There are more than a dozen young spinners performing consistently today, but unfortunately there has not been enough international exposure. That's possibly why the experts feel that we don't have young talent.
In fact, the data in the CRIC-PROG software reveals that we do not have batsmen capable of consistently putting up big scores. The huge numbers of dot balls indicate a mentality of trying to play too many big shots and just not bothering about rotating the strike. If anything, it appears that too much of one-day cricket is affecting the batsmen more than the spinners. Young spinners have shown tremendous adaptability, but the area of dismissal of batsmen remains the same, whether they are playing the shorter or the longer version of the game.
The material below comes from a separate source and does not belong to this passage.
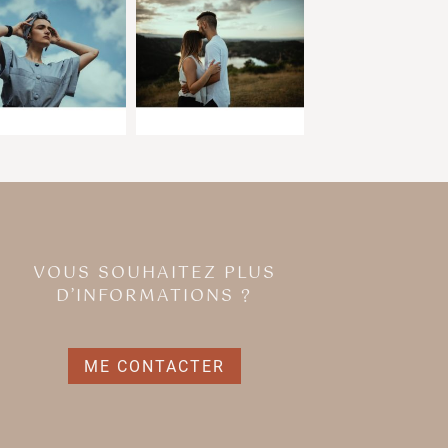
VOUS SOUHAITEZ PLUS
D’INFORMATIONS ?
ME CONTACTER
Talking to young cricketers, one gathers the impression that they are forced to play a certain type of game by their coaches, most of whom are not even qualified to coach. The mutual admiration society of parents and coaches formulates a strategy to promote the careers of their wards. Besides, they, as per their convenience, pick up certain points from the commentary on television. No matter what the state coach might say, these kids will go back to a person who is close to the decision-makers in his life.
This is where I feel the National Cricket Academy must step in. The present infrastructure can only take care of the top 20 players in each age group. Shouldn't there be a plan to guide and monitor the progress of the others?
The ideal solution is to have an indoor cricket school in each of the five zones. These schools can cater to the demands of talented boys from those zones. A coaching link can be established between zonal indoor cricket school coaches and state coaches. And the boys trained at these zonal centres can be sent to the NCA in Bangalore.
This process will lead to uniformity of approach and the boys can get guidance throughout the year, which does not happen at present. Even the boys who are trained at the NCA for a month don't get adequate guidance for the remaining 11 months. Gradually, errors creep into their techniques and their talent gets corrupted and performances slide.
With so much of junior cricket played in India for the past three decades, the system has been unable to produce many good cricketers. Take fast bowlers for example. Except for Ajit Agarkar, who started out as a batsman until former England fast bowler Frank Tyson turned him into a bowler at the 1994 Cricket Club of India camp in Mumbai, none of the fast bowlers playing in junior tournaments has gone on to play for the country. Same is the case with spinners. Banning one-day tournaments is not going to solve this problem.
A conclave of coaches and captains at the junior level may reveal certain facts that can help the system produce better results. But the experts need to make presentations and recommendations based on facts.